Affects Version/s: None
Fix Version/s: None
Let's suppose the following starting point:
- 1 topic
- 1 partition
- 1 reader
- 24h retention period
- leader outbound bandwidth is 3x of inbound bandwidth (1x replication + 1x reader + 1x slack = total outbound)
In this scenario, when replica fails and needs to be brought back from scratch, you can catch up at 2x inbound bandwidth (1x regular replication + 1x slack used).
2x catch-up speed means replica will be at the point where leader is now in 24h / 2x = 12h. However, in 12h the oldest 12h of the topic will fall out of retention cliff and will be deleted. There's absolutely no use for this data, it will never be read from the replica in any scenario. And this not even including the fact that we still need to replicate 12h more of data that accumulated since the time we started.

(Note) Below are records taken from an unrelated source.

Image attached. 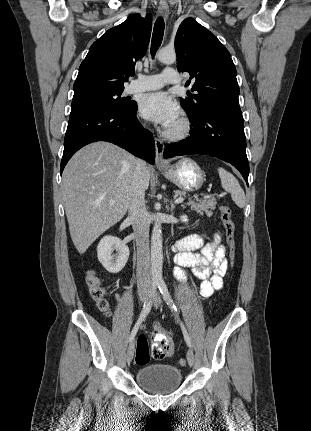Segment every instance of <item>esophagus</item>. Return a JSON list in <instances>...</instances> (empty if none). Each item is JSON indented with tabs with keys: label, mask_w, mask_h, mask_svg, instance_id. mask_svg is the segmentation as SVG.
<instances>
[{
	"label": "esophagus",
	"mask_w": 311,
	"mask_h": 431,
	"mask_svg": "<svg viewBox=\"0 0 311 431\" xmlns=\"http://www.w3.org/2000/svg\"><path fill=\"white\" fill-rule=\"evenodd\" d=\"M159 13L164 17V19H167L169 16V7L166 4H159L158 7ZM164 142L160 138H155V151H156V158L155 163L158 167H161L163 164H165V160L163 159V152H164Z\"/></svg>",
	"instance_id": "esophagus-1"
}]
</instances>
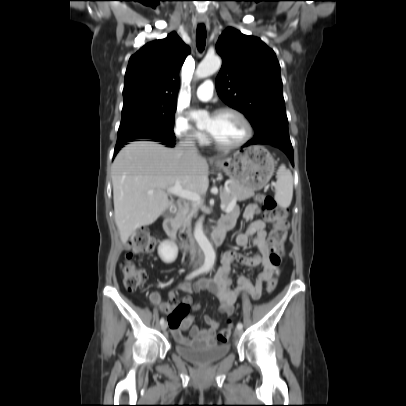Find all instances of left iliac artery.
Instances as JSON below:
<instances>
[{
    "instance_id": "1",
    "label": "left iliac artery",
    "mask_w": 406,
    "mask_h": 406,
    "mask_svg": "<svg viewBox=\"0 0 406 406\" xmlns=\"http://www.w3.org/2000/svg\"><path fill=\"white\" fill-rule=\"evenodd\" d=\"M237 328H238V329H242V328H243L242 323H238V324H237Z\"/></svg>"
}]
</instances>
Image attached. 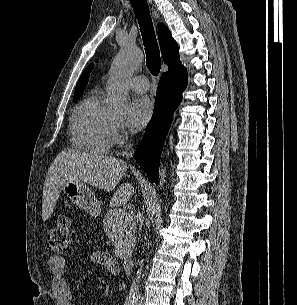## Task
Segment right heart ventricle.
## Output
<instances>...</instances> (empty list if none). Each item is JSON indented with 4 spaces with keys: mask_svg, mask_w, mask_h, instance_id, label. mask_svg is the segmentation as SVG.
<instances>
[{
    "mask_svg": "<svg viewBox=\"0 0 297 305\" xmlns=\"http://www.w3.org/2000/svg\"><path fill=\"white\" fill-rule=\"evenodd\" d=\"M71 138L75 148L92 154H107L113 144L114 124L101 107L98 92L87 96L74 110Z\"/></svg>",
    "mask_w": 297,
    "mask_h": 305,
    "instance_id": "1",
    "label": "right heart ventricle"
}]
</instances>
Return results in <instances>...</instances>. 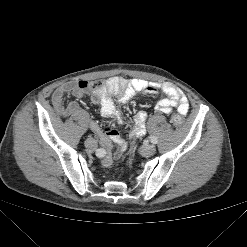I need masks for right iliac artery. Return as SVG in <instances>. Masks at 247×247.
I'll return each mask as SVG.
<instances>
[{
  "mask_svg": "<svg viewBox=\"0 0 247 247\" xmlns=\"http://www.w3.org/2000/svg\"><path fill=\"white\" fill-rule=\"evenodd\" d=\"M96 155H97L98 158L103 159L107 155V150L104 147H99L96 150Z\"/></svg>",
  "mask_w": 247,
  "mask_h": 247,
  "instance_id": "82829eb1",
  "label": "right iliac artery"
}]
</instances>
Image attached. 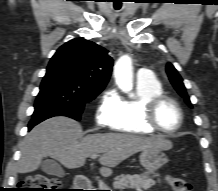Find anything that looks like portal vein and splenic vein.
I'll use <instances>...</instances> for the list:
<instances>
[{
	"mask_svg": "<svg viewBox=\"0 0 218 191\" xmlns=\"http://www.w3.org/2000/svg\"><path fill=\"white\" fill-rule=\"evenodd\" d=\"M98 155H91V159H95L97 158ZM99 187H100V190H106L107 186L104 184V182L102 180L99 181Z\"/></svg>",
	"mask_w": 218,
	"mask_h": 191,
	"instance_id": "18ae733b",
	"label": "portal vein and splenic vein"
}]
</instances>
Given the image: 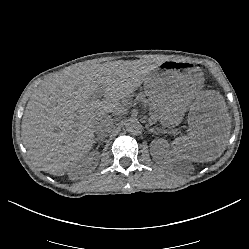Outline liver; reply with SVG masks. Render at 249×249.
<instances>
[{
    "mask_svg": "<svg viewBox=\"0 0 249 249\" xmlns=\"http://www.w3.org/2000/svg\"><path fill=\"white\" fill-rule=\"evenodd\" d=\"M152 75L150 67H68L36 87L24 112L21 137L33 165L62 176L80 167L91 152L93 125L115 112ZM100 92L103 98L95 97ZM154 119L171 129L188 112L189 135L172 142L175 159L207 163L222 155L231 133L225 100L216 92H202L192 104L172 106L162 94L151 93Z\"/></svg>",
    "mask_w": 249,
    "mask_h": 249,
    "instance_id": "obj_1",
    "label": "liver"
}]
</instances>
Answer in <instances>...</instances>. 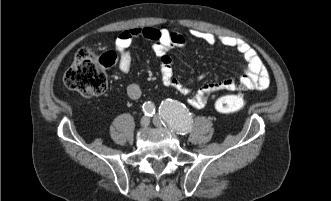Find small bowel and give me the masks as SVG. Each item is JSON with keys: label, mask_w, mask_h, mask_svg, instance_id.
<instances>
[{"label": "small bowel", "mask_w": 331, "mask_h": 201, "mask_svg": "<svg viewBox=\"0 0 331 201\" xmlns=\"http://www.w3.org/2000/svg\"><path fill=\"white\" fill-rule=\"evenodd\" d=\"M191 35L202 40L208 45L220 44L233 48L240 53L246 63L243 75L235 80L226 78L217 82L203 85L196 93L185 86L175 75L172 68V61L167 51L183 47L186 43L184 36L168 29L153 27L131 28L122 31L115 40L116 56L119 60V69L128 73L131 69L132 42L137 38L153 42L154 51L160 59L161 79L164 85L177 90L183 95H190L188 102L192 107L200 108L206 104L210 96L218 91H235L240 89L265 90L270 84V76L256 51L245 41L226 35H215L209 32L191 30ZM130 99L137 100L142 95V89L137 83H130L126 88Z\"/></svg>", "instance_id": "1"}]
</instances>
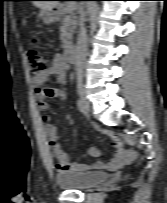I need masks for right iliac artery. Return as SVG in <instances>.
<instances>
[{
  "label": "right iliac artery",
  "mask_w": 167,
  "mask_h": 203,
  "mask_svg": "<svg viewBox=\"0 0 167 203\" xmlns=\"http://www.w3.org/2000/svg\"><path fill=\"white\" fill-rule=\"evenodd\" d=\"M77 107H78L80 112H82V113L85 112V106H84V104H83L81 99L77 100Z\"/></svg>",
  "instance_id": "82829eb1"
}]
</instances>
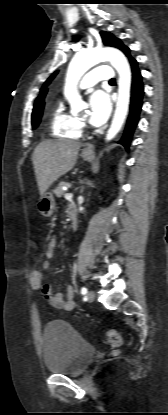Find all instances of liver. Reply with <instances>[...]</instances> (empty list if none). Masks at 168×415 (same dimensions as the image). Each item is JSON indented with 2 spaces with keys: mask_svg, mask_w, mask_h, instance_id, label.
Returning a JSON list of instances; mask_svg holds the SVG:
<instances>
[{
  "mask_svg": "<svg viewBox=\"0 0 168 415\" xmlns=\"http://www.w3.org/2000/svg\"><path fill=\"white\" fill-rule=\"evenodd\" d=\"M81 143L69 140H46L34 150L32 162L40 195L75 165Z\"/></svg>",
  "mask_w": 168,
  "mask_h": 415,
  "instance_id": "6515ba94",
  "label": "liver"
}]
</instances>
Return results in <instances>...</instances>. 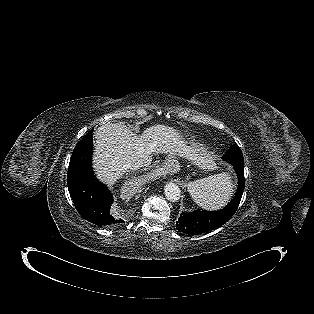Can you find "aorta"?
I'll list each match as a JSON object with an SVG mask.
<instances>
[{
  "label": "aorta",
  "mask_w": 314,
  "mask_h": 314,
  "mask_svg": "<svg viewBox=\"0 0 314 314\" xmlns=\"http://www.w3.org/2000/svg\"><path fill=\"white\" fill-rule=\"evenodd\" d=\"M164 194L169 201L177 202L181 196V190L177 184L169 182L164 186Z\"/></svg>",
  "instance_id": "obj_1"
}]
</instances>
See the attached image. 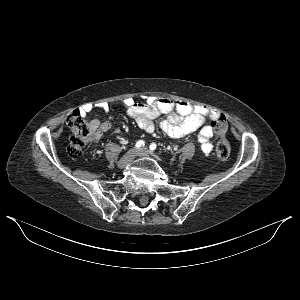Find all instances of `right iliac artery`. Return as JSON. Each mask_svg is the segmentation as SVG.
<instances>
[{"label": "right iliac artery", "mask_w": 300, "mask_h": 300, "mask_svg": "<svg viewBox=\"0 0 300 300\" xmlns=\"http://www.w3.org/2000/svg\"><path fill=\"white\" fill-rule=\"evenodd\" d=\"M144 145H145V142L143 140H139L135 146H136V148H141Z\"/></svg>", "instance_id": "82829eb1"}]
</instances>
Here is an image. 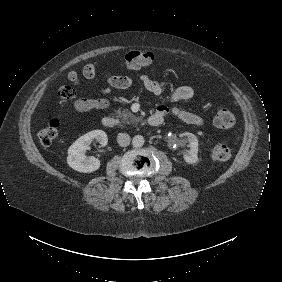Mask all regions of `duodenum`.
<instances>
[{"mask_svg": "<svg viewBox=\"0 0 282 282\" xmlns=\"http://www.w3.org/2000/svg\"><path fill=\"white\" fill-rule=\"evenodd\" d=\"M163 122V118L159 115H152L145 119V123L151 126H158ZM102 126L106 128H116L118 126V121L112 116H104L101 119Z\"/></svg>", "mask_w": 282, "mask_h": 282, "instance_id": "1", "label": "duodenum"}]
</instances>
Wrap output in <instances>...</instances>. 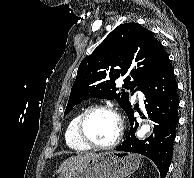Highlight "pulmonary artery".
<instances>
[{"instance_id":"1","label":"pulmonary artery","mask_w":194,"mask_h":178,"mask_svg":"<svg viewBox=\"0 0 194 178\" xmlns=\"http://www.w3.org/2000/svg\"><path fill=\"white\" fill-rule=\"evenodd\" d=\"M135 94H136V96H137L139 99H142L143 95H142L141 91L137 90V91L135 92Z\"/></svg>"}]
</instances>
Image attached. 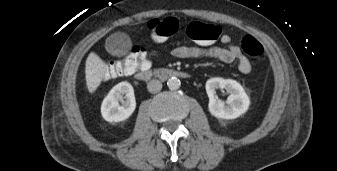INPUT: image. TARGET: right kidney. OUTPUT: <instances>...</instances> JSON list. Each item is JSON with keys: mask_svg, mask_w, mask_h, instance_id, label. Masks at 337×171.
Returning <instances> with one entry per match:
<instances>
[{"mask_svg": "<svg viewBox=\"0 0 337 171\" xmlns=\"http://www.w3.org/2000/svg\"><path fill=\"white\" fill-rule=\"evenodd\" d=\"M119 101L122 105L119 104ZM135 108L134 89L130 83L124 81L115 85L104 98L101 105V114L108 122H120L128 119Z\"/></svg>", "mask_w": 337, "mask_h": 171, "instance_id": "right-kidney-1", "label": "right kidney"}]
</instances>
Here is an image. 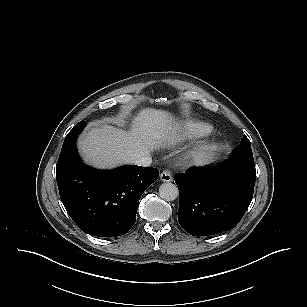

My suggestion is to refill sufficiently out of sync replicas backwards from the tip: newest segments first, oldest segments last. Then we can stop when we hit retention cliff and replicate far less data. The lower the ratio of catch-up bandwidth to inbound bandwidth, the higher the returns would be. This will also set a hard cap on retention time: it will be no higher than retention period if catch-up speed if >1x (if it's less, you're forever out of ISR anyway).
What exactly "sufficiently out of sync" means in terms of lag is a topic for a debate. The default segment size is 1GiB, I'd say that being >1 full segments behind probably warrants this.
As of now, the solution for slow recovery appears to be to reduce retention to speed up recovery, which doesn't seem very friendly.